On April 1, 2025, Shell finalized the sale of its Singapore refinery and associated refining assets to a joint venture between Chandra Asri and Glencore. This significant transaction marks a pivotal shift in the ownership of the refinery and its assets, which have been operational since 1961. The refinery operations will continue under the new ownership of Aster Chemicals and Energy Pte Ltd, ensuring a seamless transition for the facility's workforce.
According to a report by Reuters, the financial details of the agreement between Shell and the Chandra Asri-Glencore joint venture were not disclosed, although the transaction was originally expected to be completed by the end of 2024. Shell has announced that its employees on site will be transferred to the new company, Aster Chemicals and Energy Pte Ltd, which is a strategic move to maintain operational continuity and expertise.
Chandra Asri, a prominent petrochemical company based in Indonesia, has already begun to secure multiple purchases of open-specification naphtha, with deliveries expected to start in March 2025. This proactive approach underscores the company’s commitment to ensuring a reliable supply of raw materials for its petrochemical operations. The decision to purchase naphtha of open specification provides flexibility in supply and potential cost advantages.
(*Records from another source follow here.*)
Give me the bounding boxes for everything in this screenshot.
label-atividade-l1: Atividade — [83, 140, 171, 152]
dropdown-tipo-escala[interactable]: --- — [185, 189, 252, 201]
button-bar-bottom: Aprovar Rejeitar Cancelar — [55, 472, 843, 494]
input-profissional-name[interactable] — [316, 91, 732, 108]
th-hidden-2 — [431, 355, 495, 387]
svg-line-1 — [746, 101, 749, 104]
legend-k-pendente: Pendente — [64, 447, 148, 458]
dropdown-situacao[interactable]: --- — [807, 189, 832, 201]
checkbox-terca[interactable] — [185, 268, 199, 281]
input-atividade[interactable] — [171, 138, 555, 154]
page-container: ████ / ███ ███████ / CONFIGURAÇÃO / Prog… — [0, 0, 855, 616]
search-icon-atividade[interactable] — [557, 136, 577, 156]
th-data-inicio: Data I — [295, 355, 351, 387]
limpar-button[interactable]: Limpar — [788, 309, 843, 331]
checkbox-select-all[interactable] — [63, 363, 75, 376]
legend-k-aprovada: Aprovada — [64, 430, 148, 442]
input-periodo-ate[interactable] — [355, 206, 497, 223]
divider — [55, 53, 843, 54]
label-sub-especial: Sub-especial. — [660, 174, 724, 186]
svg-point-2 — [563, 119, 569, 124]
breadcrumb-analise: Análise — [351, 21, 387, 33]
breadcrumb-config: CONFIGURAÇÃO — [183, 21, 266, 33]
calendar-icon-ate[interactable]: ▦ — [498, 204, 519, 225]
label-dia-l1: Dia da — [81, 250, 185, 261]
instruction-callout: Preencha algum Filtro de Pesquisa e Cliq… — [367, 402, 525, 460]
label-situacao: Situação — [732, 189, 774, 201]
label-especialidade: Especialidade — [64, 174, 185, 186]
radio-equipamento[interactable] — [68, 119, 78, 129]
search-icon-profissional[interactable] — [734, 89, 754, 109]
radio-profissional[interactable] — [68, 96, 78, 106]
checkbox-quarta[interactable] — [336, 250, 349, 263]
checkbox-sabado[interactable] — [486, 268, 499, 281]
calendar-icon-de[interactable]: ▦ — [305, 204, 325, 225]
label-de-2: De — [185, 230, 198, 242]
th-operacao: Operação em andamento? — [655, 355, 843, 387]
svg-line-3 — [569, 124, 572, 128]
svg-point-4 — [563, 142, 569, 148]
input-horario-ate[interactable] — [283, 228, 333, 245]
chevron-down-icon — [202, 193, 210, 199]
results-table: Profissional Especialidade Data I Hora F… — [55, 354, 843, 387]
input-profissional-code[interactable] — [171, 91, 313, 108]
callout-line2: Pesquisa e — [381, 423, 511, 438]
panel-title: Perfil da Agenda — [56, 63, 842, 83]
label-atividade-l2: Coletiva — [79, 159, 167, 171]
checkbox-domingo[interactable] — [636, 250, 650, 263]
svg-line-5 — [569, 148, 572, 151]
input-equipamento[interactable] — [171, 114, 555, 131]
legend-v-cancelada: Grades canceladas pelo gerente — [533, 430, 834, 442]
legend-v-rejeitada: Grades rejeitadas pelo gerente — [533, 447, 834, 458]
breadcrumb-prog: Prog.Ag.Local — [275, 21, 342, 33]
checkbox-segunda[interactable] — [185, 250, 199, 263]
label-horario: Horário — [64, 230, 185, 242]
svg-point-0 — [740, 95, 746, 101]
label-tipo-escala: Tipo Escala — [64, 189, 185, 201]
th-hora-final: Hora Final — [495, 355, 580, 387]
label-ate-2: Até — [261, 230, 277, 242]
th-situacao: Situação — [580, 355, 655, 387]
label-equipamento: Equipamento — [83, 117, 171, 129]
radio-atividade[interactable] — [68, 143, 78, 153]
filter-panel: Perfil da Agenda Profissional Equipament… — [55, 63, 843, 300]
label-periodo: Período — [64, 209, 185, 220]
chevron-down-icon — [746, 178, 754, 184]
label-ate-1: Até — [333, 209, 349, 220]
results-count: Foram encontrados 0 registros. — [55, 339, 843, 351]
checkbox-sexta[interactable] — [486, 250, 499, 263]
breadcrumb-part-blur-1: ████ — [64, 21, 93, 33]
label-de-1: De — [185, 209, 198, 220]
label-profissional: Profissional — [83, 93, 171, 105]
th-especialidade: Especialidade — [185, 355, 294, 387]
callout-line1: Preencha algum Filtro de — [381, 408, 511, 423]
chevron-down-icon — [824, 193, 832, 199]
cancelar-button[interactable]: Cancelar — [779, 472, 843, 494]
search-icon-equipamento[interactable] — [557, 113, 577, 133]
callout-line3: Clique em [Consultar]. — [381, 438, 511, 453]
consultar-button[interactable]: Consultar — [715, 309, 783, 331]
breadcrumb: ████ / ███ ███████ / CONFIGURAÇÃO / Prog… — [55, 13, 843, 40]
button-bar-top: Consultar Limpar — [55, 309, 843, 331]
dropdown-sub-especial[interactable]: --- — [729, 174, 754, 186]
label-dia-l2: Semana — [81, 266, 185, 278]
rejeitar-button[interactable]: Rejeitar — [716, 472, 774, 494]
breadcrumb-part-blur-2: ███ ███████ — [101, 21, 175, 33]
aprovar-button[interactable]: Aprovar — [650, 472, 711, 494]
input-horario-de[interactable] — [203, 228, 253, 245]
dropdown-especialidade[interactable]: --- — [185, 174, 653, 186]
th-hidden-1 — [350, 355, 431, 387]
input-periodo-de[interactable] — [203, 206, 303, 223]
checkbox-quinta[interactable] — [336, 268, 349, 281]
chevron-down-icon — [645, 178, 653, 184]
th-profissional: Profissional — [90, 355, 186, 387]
In a related development, Shell's chemical complex in Jurong Island has significantly ramped up its naphtha imports in 2023 and 2024, bringing in approximately 1.5 million tons annually during those years. This increase is likely driven by an expansion in production capacity, new downstream projects, or shifts in regional supply and demand dynamics for petrochemicals. The ongoing changes in the market reflect the strategic positioning of both Shell and Chandra Asri in the Southeast Asian petrochemical industry.
Meanwhile, Glencore, the Swiss commodity trading and mining giant, has been actively securing crude oil supplies, with several shipments expected to arrive in Singapore in May and June 2025. Reports indicate that the crude oil is sourced from various regions, including Canada and Kazakhstan, highlighting Glencore’s strategy of diversifying its supply sources.
On the same day, Shell also announced the completion of its acquisition of Pavilion Energy's Singapore LNG trader from Temasek. This acquisition, first announced on June 18, 2024, involves the purchase of Pavilion Energy’s global LNG trading businesses, which include long-term sales and purchase agreements totaling 6.5 million tonnes per year (MTPA), regasification capacity, and its LNG bunkering business.
Shell aims to increase its sales by 4% to 5% annually until 2030 through this acquisition. Experts in the energy sector believe that this purchase will bolster Shell’s dominance in the LNG market, particularly in Singapore, which is recognized as the largest LNG bunkering hub in the world. Pavilion Energy has been an active contributor to Singapore's LNG bunkering ecosystem, having opened over 280 LNG truckloads and launched its first ship-to-ship LNG bunkering operation in February 2024.
The integration of Shell and Pavilion’s LNG bunkering businesses is expected to further consolidate Singapore’s status in LNG trading and bunkering, given Shell’s extensive portfolio and global reach. The Pavilion Energy portfolio also includes long-term regasification capacity of approximately two MTPA at the Isle Grain LNG terminal in the United Kingdom, as well as regasification access in Singapore and Spain.
Furthermore, Pavilion has time charter agreements for three electronically controlled gas injection LNG vessels and two tri-fuel diesel-electric vessels, enhancing its operational capabilities. However, Pavilion’s pipeline gas business in Singapore was not included in the transaction and has been transferred to Gas Supply Pte Ltd, a wholly-owned subsidiary of Temasek. Additionally, Pavilion's stake in two offshore oil and gas blocks in Tanzania was excluded from the sale.
Shell holds the first LNG import license for Singapore, supplying nearly a quarter of the country's natural gas needs. The global demand for LNG is projected to increase by more than 50% by the end of 2040, signaling a robust growth trajectory for the industry. This acquisition not only strengthens Shell’s position in the LNG market but also aligns with the company’s long-term strategy to enhance its capabilities and meet the rising demand for natural gas.
As Shell continues to expand its footprint in the energy sector, the recent acquisitions and strategic partnerships underscore its commitment to maintaining leadership in both the refining and LNG trading markets. With a focus on operational efficiency and supply chain management, Shell is poised to navigate the evolving landscape of the energy industry effectively.